Village in Shropshire, England

Bedstone is a small village and civil parish in south Shropshire, England, close to the border with Herefordshire.

The village is approximately 1+1/2 mi from the railway stations at Hopton Heath and Bucknell and is situated just off the B4367 road.

==Bedstone College==

Bedstone College, an independent boarding and day school founded in 1948, was purchased in 2017 by London & Oxford Group, an asset management and investment banking firm specialising in introduction of Chinese investment to the UK Education sector.

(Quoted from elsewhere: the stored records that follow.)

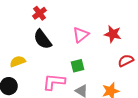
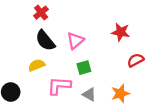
pink triangle: (81, 35) -> (75, 41), moved
yellow semicircle: (18, 61) -> (37, 65), moved

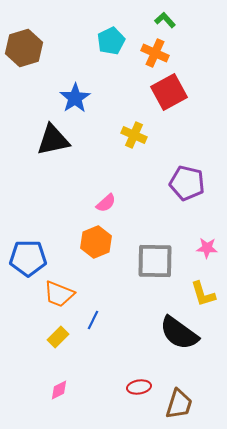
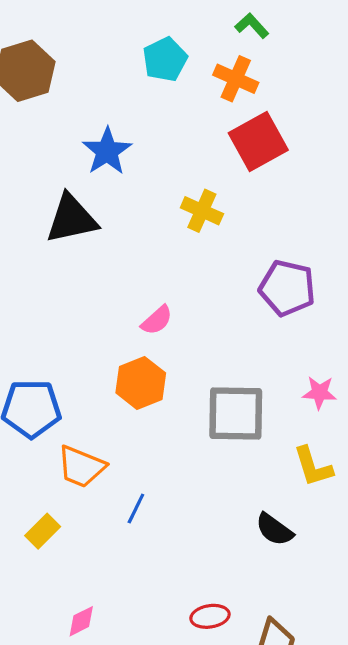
black semicircle: (179, 333) -> (274, 529), size x0.6
yellow rectangle: (58, 337) -> (43, 531), moved

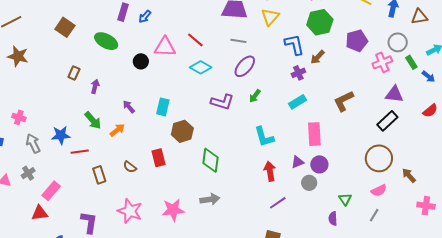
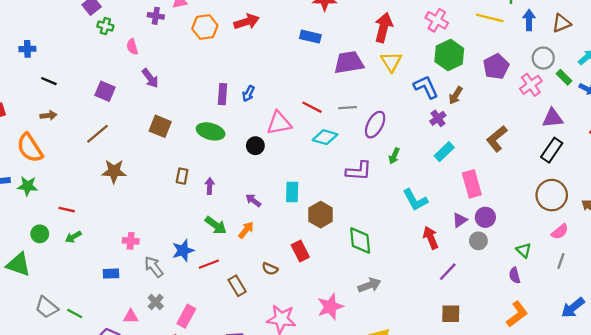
gray line: (238, 41) -> (348, 108), moved

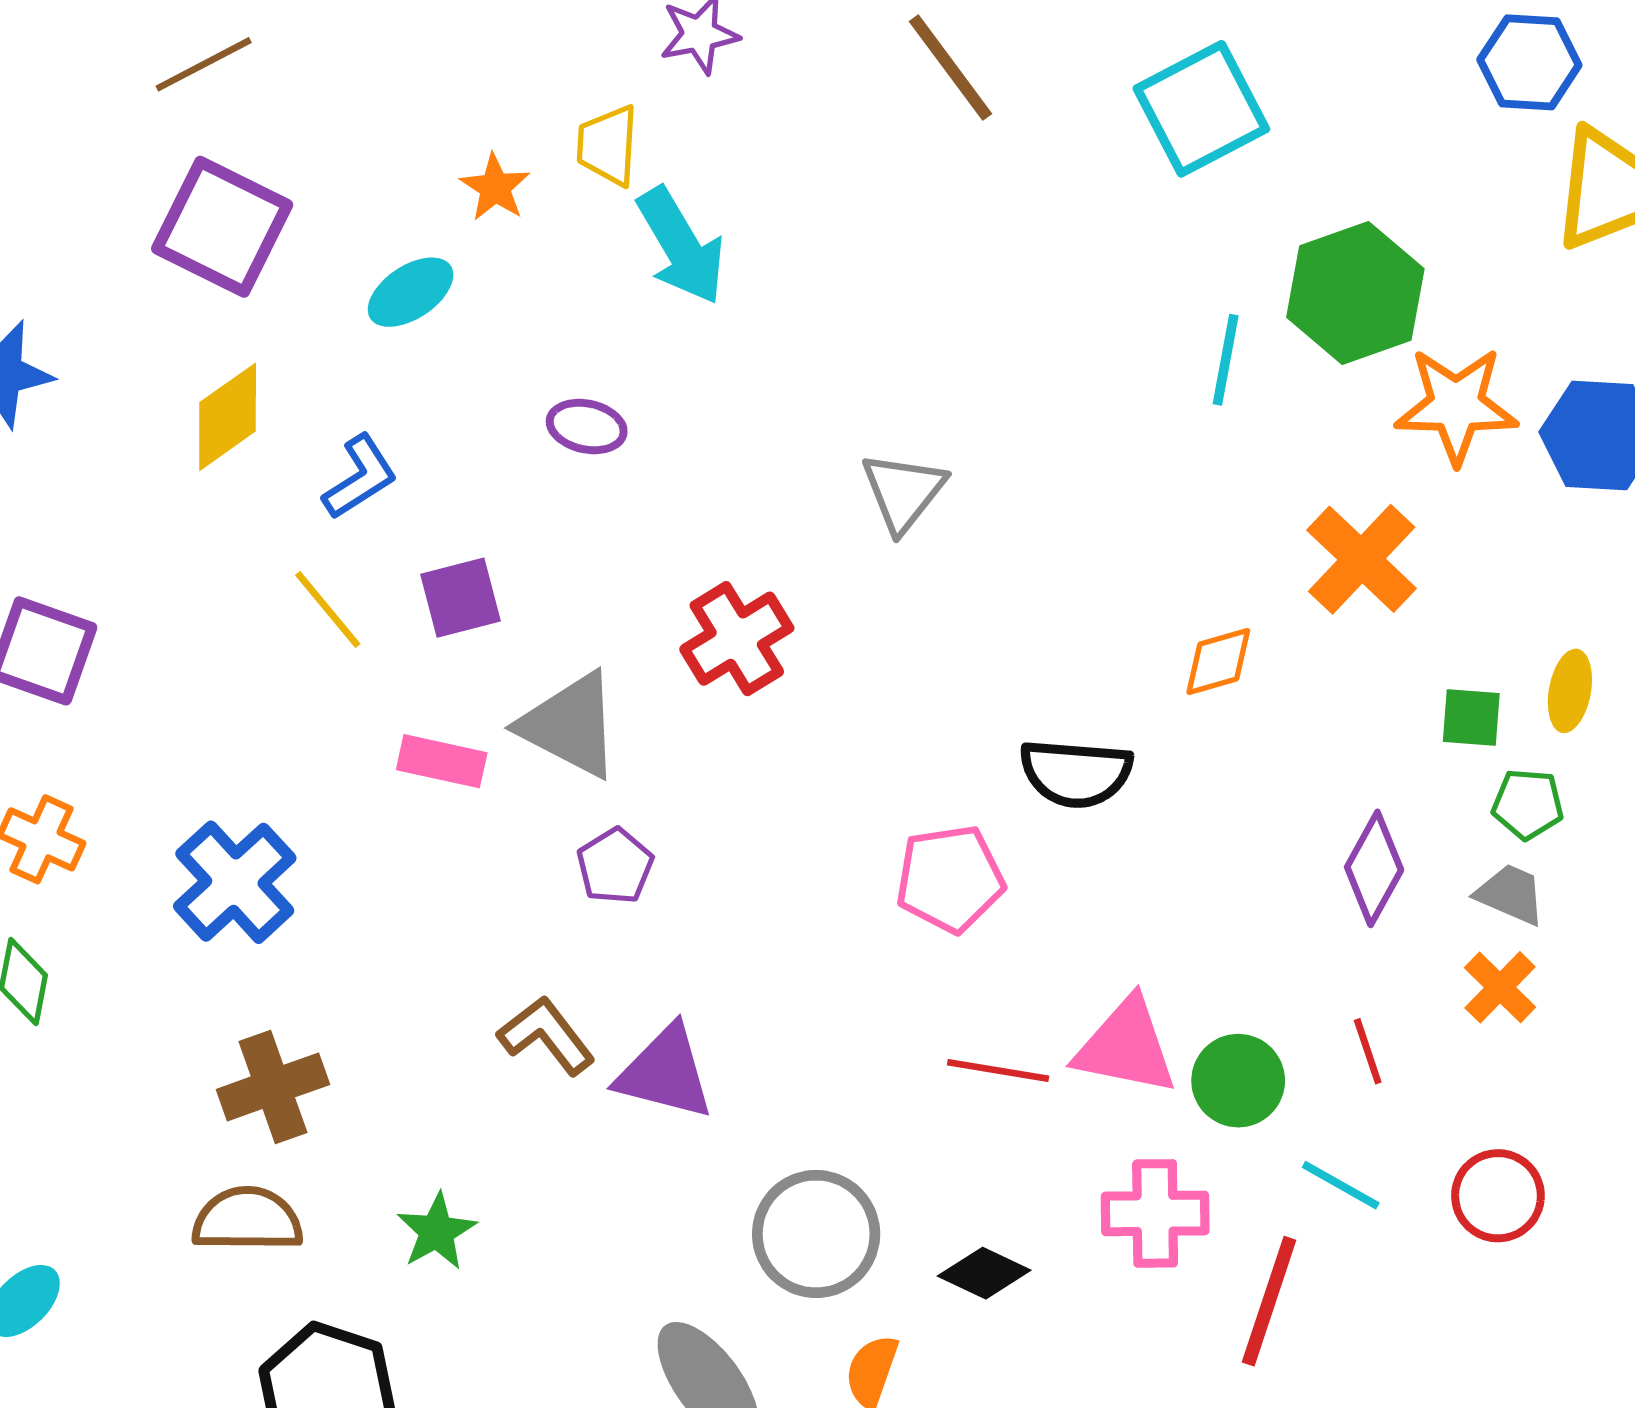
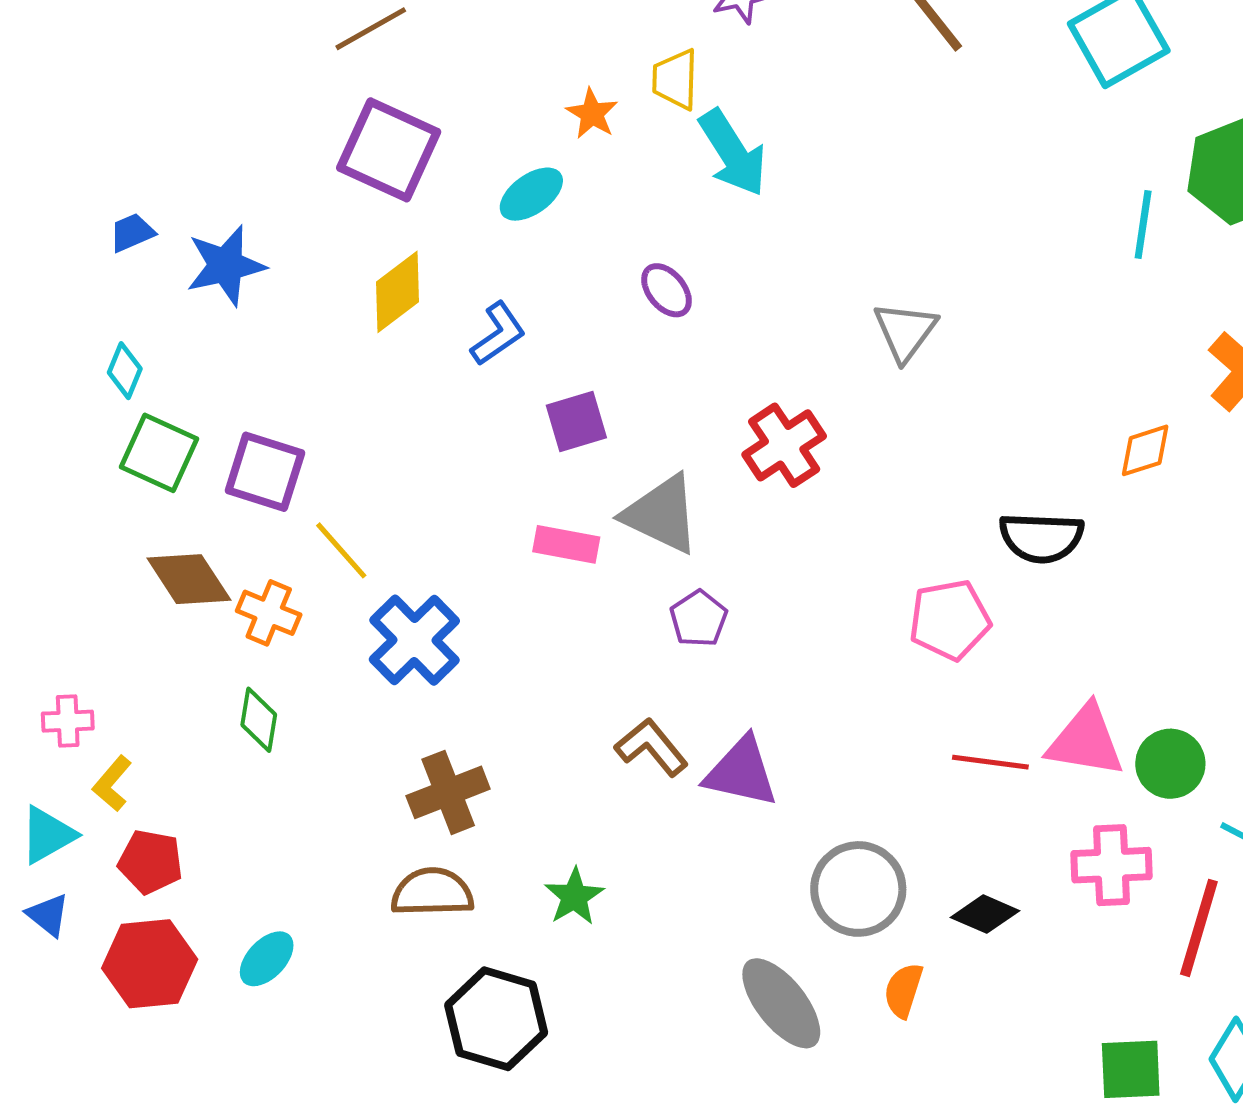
purple ellipse: (587, 426) -> (666, 290), turned 40
yellow line: (328, 609) -> (341, 550), moved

LOG reportedly made little or no governance changes to the school and "giving its full support to the current management team at Bedstone." Famous former pupils include the present Astronomer Royal, Sir Martin Rees (whose parents founded the school), now Baron Rees of Ludlow, and explorer and TV presenter Monty Halls. The school's last head was Toby Mullins.

Educating around 220 day and boarding students, the College was not selective and did not require pupils to sit an entrance exam. It offered a broad curriculum from reception through to A Level. Physical education and extra-curricular activities were an integral part of the school week, which included Saturday-morning lessons and five afternoons set aside for sports and a choice of activities.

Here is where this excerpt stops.